§ **What to work on**
Where the material below has a line containing "Soberanía digital", start repeating exactly, and keep going through the line containing "Controla y protege", with no other lines.

§ **Working data**

——

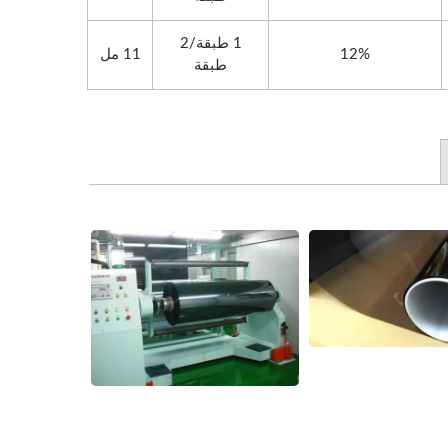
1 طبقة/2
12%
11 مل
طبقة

——

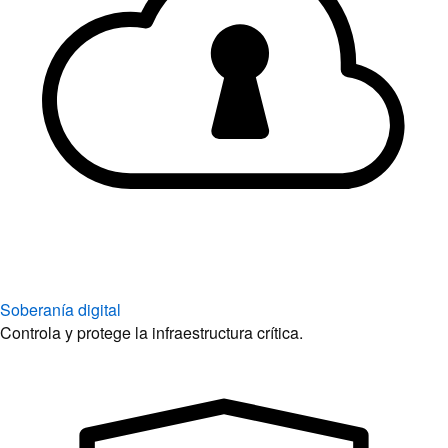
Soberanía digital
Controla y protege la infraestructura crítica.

——

§ **Exercise answer**
Soberanía digital
Controla y protege la infraestructura crítica.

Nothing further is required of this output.